G.O: Certamente, lavoro più ore al giorno, a ritmo mio. Le edizioni Garzanti che mi pubblicano in Italia usciranno a breve con un mio nuovo volume, mentre una raccolta di saggi è prevista in Ticino presso Casagrande.
Sto anche preparando un lungo racconto in prosa che ho intitolato “Suite in la con gli anni”, che è in qualche modo autobiografico. Scrivo con la macchina da scrivere – ho quattro vecchie Olivetti – poiché non mi sono mai adeguato alle nuove tecnologie: né computer, né internet, né telefonino.
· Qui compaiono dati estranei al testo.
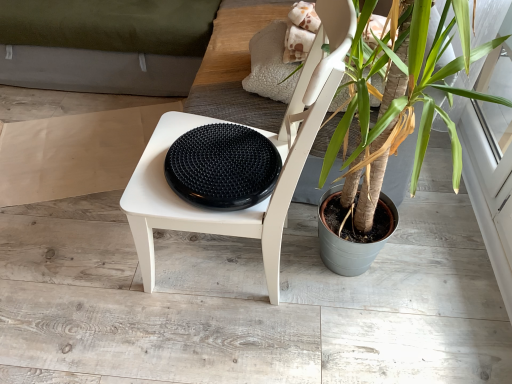 Question: Is green leafy plant at center positioned with its back to beige paper at left?

Choices:
 (A) yes
 (B) no

Answer: (B)

Question: Considering the relative sizes of green leafy plant at center and beige paper at left in the image provided, is green leafy plant at center taller than beige paper at left?

Choices:
 (A) yes
 (B) no

Answer: (A)

Question: Is green leafy plant at center in front of beige paper at left?

Choices:
 (A) yes
 (B) no

Answer: (A)

Question: From the image's perspective, would you say green leafy plant at center is positioned over beige paper at left?

Choices:
 (A) yes
 (B) no

Answer: (B)

Question: Are green leafy plant at center and beige paper at left making contact?

Choices:
 (A) no
 (B) yes

Answer: (A)

Question: Is green leafy plant at center to the left of beige paper at left from the viewer's perspective?

Choices:
 (A) yes
 (B) no

Answer: (B)

Question: Is green leafy plant at center smaller than black rubber disc at center?

Choices:
 (A) no
 (B) yes

Answer: (A)

Question: Is green leafy plant at center taller than black rubber disc at center?

Choices:
 (A) no
 (B) yes

Answer: (B)

Question: Is the position of green leafy plant at center more distant than that of black rubber disc at center?

Choices:
 (A) yes
 (B) no

Answer: (B)

Question: Is green leafy plant at center thinner than black rubber disc at center?

Choices:
 (A) no
 (B) yes

Answer: (A)

Question: Is the position of green leafy plant at center less distant than that of black rubber disc at center?

Choices:
 (A) no
 (B) yes

Answer: (B)

Question: From a real-world perspective, is green leafy plant at center located higher than black rubber disc at center?

Choices:
 (A) no
 (B) yes

Answer: (B)

Question: Considering the relative sizes of white matte chair at center and black rubber disc at center in the image provided, is white matte chair at center wider than black rubber disc at center?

swissinfo.ch: Giorgio Orelli, la morte le fa paura?
G.O: Guardi, è umano avere paura della morte però, come detto, io le sono stato vicino già più volte. Spero di continuare a vivere il più a lungo possibile: per realizzare tutto quanto ho ancora in mente, dovrei fare un patto con gli anni…
swissinfo.ch: Come festeggia questo bel giorno?
G.O: Dovrebbe essere una giornata come le altre, anche se sono stupito di vedere quante manifestazioni di affetto mi stanno giungendo da lettori, parenti, amici. Insomma oggi faccio “festa a me stesso” attorniato dalla famiglia che è quanto di più importante abbia nella vita…
swissinfo.ch: Buon compleanno Signor Orelli!
Nasce il 25 maggio 1921 ad Airolo, in una famiglia conservatrice e cattolica. Studia filologia a Friburgo sotto la guida di Gianfranco Contini, filologo e critico italiano di grande fama (Domodossola 1909-1990).
Ultimata la formazione, fa ritorno a Bellinzona dove insegnerà letteratura italiana alla Scuola cantonale di commercio e al Liceo.
Considerato come uno dei maggior poeti di lingua italiana vivente, critico e traduttore, Giorgio Orelli si affaccia alla poesia negli anni della seconda guerra mondiale con la raccolta Né bianco né viola (1944).
Profondo conoscitore degli autori italiani che sviscera nel saggio Accertamenti verbali (1998), Orelli consacra anche una grande attenzione alla poesia di Eugenio Montale ed a quella di Goethe che traduce splendidamente in italiano.
Tra le sue maggiori raccolte di versi, citiamo L’ora del tempo (1962), Sinopie (1977), Spiracoli (1989) e Il collo dell’anitra (2001). Ha pubblicato un unico libro sotto forma di prosa: Un giorno della vita (1960).
Garzanti pubblicherà prossimamente un suo nuovo volume di poesie e Casagrande (Bellinzona) una raccolta di saggi. Giorgio Orelli lavora attualmente alla preparazione di un lungo racconto di prosa intitolato Suite in la con gli anni.
È primo cugino dello scrittore Giovanni Orelli (1928).